C'était quand même le bassin des orques.




(non, ce n'est pas moi qui touche ce géant marin comme ca... Les touristes (et heureusement), n'avaient pas le droit de les toucher. Le type c'est leur dresseur.


C'est gigantesque et majestueux c'est créatures. Absolument magnifiques!
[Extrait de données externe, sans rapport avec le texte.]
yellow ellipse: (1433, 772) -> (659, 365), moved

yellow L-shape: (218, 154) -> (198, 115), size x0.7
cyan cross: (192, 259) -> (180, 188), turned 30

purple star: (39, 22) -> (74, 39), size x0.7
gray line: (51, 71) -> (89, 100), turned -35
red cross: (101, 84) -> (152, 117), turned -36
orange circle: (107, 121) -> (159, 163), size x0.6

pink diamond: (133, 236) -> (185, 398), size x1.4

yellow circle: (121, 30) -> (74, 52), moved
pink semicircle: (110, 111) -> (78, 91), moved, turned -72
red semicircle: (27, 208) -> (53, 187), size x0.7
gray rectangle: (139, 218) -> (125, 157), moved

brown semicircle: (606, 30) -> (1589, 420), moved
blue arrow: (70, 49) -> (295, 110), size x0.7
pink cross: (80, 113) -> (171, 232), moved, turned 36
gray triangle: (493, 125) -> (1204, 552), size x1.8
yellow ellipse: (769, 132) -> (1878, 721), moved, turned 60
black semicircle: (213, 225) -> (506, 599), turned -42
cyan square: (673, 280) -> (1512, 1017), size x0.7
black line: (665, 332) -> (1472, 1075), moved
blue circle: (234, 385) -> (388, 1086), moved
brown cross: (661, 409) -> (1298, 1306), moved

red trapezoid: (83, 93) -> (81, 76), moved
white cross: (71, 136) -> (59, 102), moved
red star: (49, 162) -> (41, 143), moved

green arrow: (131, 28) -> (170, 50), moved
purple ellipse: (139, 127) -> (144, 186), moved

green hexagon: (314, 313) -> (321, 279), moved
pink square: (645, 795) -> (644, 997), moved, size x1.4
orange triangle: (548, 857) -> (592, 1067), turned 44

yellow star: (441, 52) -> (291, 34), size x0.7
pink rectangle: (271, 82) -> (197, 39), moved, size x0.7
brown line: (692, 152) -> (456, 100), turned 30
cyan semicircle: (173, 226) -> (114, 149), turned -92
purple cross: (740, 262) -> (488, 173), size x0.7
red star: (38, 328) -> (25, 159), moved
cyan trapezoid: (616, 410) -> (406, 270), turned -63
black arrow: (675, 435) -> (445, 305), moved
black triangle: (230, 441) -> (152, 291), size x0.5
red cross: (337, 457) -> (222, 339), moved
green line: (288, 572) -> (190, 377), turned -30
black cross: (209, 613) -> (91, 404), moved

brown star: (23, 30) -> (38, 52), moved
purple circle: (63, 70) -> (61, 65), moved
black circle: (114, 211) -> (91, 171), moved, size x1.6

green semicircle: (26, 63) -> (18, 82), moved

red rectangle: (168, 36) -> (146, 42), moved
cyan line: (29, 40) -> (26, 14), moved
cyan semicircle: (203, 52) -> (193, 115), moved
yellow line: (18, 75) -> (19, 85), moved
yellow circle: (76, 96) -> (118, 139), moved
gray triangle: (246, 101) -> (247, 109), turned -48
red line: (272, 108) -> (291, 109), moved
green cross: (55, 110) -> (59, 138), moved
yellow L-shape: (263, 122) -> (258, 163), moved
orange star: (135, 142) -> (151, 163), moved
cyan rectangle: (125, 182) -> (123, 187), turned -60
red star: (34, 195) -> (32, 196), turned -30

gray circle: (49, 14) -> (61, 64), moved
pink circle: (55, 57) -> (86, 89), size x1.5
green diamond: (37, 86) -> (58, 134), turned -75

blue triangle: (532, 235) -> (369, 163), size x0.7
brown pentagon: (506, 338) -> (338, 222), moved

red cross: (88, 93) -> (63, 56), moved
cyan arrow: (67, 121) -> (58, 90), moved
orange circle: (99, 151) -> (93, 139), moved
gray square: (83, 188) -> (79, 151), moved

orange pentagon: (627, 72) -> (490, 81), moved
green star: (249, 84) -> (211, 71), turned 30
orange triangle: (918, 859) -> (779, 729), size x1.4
Et comme ils sont également dressés, le type les a nourris devant nous, les a fait chanter, eclabousser le public, et ...
Sauter.



Tu vois le type qui leur fait un geste, les orques qui acquiescent, font un ou deux gestes de la tête comme pour montrer que cela les amuse et puis disparaissent sous l'eau. Et alors là, tu ne vois rien pendant quelques secondes. Tu sais qu'elles sont là, tu sais qu'elle vont sortir. Tu attends. Et puis soudain, c'est un animal de plusieurs tonnes qui sort d'un jet à la verticale devant toi, et qui s'écrase de tout son poids dans l'eau. Certains ont fini complètement trempés!!! Mais c'était magnifique.



Alors franchement, c'était bien.
Après...
Par exemple le bassin des orques était immense, peut-être 60x30 mètres et 7 à 8 mètres de profondeur. Pour avoir une piscine je souviens m'être dit qu'entretenir autant d'eau de mer devait être très compliqué. Mais pour un animal de cette taille... C'est ridicule. Ils avaient l'aileron légèrement courbé, comme Willy. D'ailleurs je me demande si ce n'est pas tout simplement du aux sauts qu'ils font. Alors au départ je me suis dit que c'était uniquement le bassin de représentation, pour montrer aux touristes, mais... non. Après un rapide tour d'horizon, je me suis rendu compte que c'était leur seul et unique bassin. Les belougags, pareil. Enfin les belougags, il était quand même bien grand, et puis ils étaient assez nombreux dedans. C'était une vie en groupe, avec un espace raisonnable je trouvais.
Par contre les dauphins... C'était vraiment petit. Et les otaries, ... elles doivent faire plus de tour de leur aquarium en rond en un an qu'il n'y a d'étoiles dans le ciel (visible).
L'aspect aussi, on achete le droit de leur donner à manger était quelque peu choquant. Car on voyait bien les animaux qui acceptaient cela, et vennaient chercher les touristes qui leur donneraient à manger, et ceux qui les fuyaient, étaient moins nourris, mais restaient moins "agressifs".
Le pire, c'était les cerfs. L'initiative était peut-être sympa, mais quelque chose de flagrant était qu'ils n'avaient pas sû controler la prolifération des bêtes, et maintenant ce parc était complètement surpeuplé. Il n'y avait plus aucune végétation, et ils étaient tous couverts de kistes, avaient un poil misérable. Pour des enfants cela devait être merveilleux de marcher au milieu du troupeau, mais pour un adulte qui fait attention, c'était pathétique.

Quand est-ce qu'ils feront ces parcs directement sur la mer? Pour laisser des bassins de 200*200 mètres aux animaux et des endroits spéciaux pour les présentations.
Enfin bon... Dans ces parcs, un examen attentif le montre, la priorité est donnée à la rentabilité, pas au bonheur des animaux. Enfin si les animaux ont été prix jeunes, et n'ont jamais connu la liberté, peut-être qu'ils ne se rendent pas trop compte de ce qui leur manque. Certains avaient l'air heureux. Enfin. Au final, ce n'est qu'un zoo comme un autre... Avec ses avantages, et ses défauts.